Hidden skatepark in Raleigh celebrates the sport’s fallen heroes
AI-generated summary reviewed by our newsroom.
- Project 303 DIY Skatepark occupies a hidden bridge square and functions as a memorial.
- Twenty-eight skaters’ names and mosaics commemorate local and global skate icons.
- Built by local skateboarders after Graveside’s loss; the site remains unofficial.
It sits on a square of concrete no bigger than a volleyball court, hidden on a railroad bridge nobody uses anymore, close enough to Central Prison that you can reach up and touch the razor wire.
On this secret patch, Raleigh’s truest fans of skateboarding built not just a park but a shrine to all their fallen champions — a tribute to rides cut short.
Twenty-eight names appear on a low wall, painted inside a row of stone arches, each surrounded by a handmade mosaic of seashells and colored glass:
Patti McGee, who died of a stroke in 2024, the first woman to skate professionally, who learned on a board her brother made in shop class, set a world speed record and graced both the cover of Life magazine and “The Johnny Carson Show.”

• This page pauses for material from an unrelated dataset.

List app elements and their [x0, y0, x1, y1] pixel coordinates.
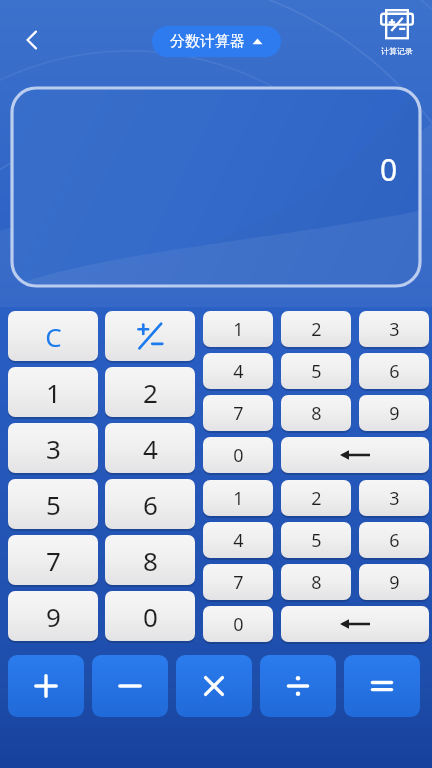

Ignacio Echeverria, who died of stab wounds in 2017 when he fought off a terrorist attack on London Bridge — using his skateboard.
And Alec Chambers, a pro skater from Wilmington who died just six days ago, struck by an alleged drunk driver.
Show some respect
A small sign stuck to the back of a traffic arrow and dated 2023 explains that Project 303 DIY Skatepark “was built entirely by local skateboarders using their own time, money and labor.”
It asks visitors to skate or just linger respectfully, noting that the park borders neighbors in Boylan Heights, the prison, an active railroad and the underside of a bridge where homeless people obviously sleep.
The timing suggests Project 303 is meant at least as partial replacement for Graveside DIY, the popular collection of ramps off Mid Pines Road, which never got officially sanctioned and left a hole in the skating community when developers bought and destroyed it last year.
But with the names and dates of 28 prominent skaters, all of them gone, this place feels more like hallowed ground — probably not anxious for the kind of publicity I’m giving it, hence my decision to be vague about its exact location.
Johnny Romano, the youngest-ever pro skateboarder, who rode with a hospital band on his wrist while fighting leukemia, which took him in 2008 at age 10.
Shane Cross, who skated down a vertical wall and performed a 360-degree flip before he died in a motorcycle crash in 2007.
The preciousness
My only experience on a skateboard left five stitches and a permanent dent in my chin. But I appreciate this secret sanctuary for another reason: It makes something special out of otherwise unusable space.
Nobody could walk, drive, picnic or build much of value on this obscure little square, but they could pour themselves into a sport that requires the perseverance of a spawning salmon and a high tolerance for ankle sprains.
And I have a name the park’s memorial should include:
In 2007, a car struck Raleigh skater John Randolph Buchanan Jr. on Hillsborough Street, and for a while, his board hung on a nearby telephone pole as a tribute.
I remember these words from a friend of his, Travis Knapp-Prasek, whom I interviewed shortly afterward because he was a relentless advocate for Raleigh’s first skate park at Marsh Creek.
“If he was here, he’d be really stoked right now,” he said. “Life. The preciousness.”
I’ll add Knapp-Prasek’s words here in Buchanan’s memory in hopes someone will paint his name in Boylan Heights.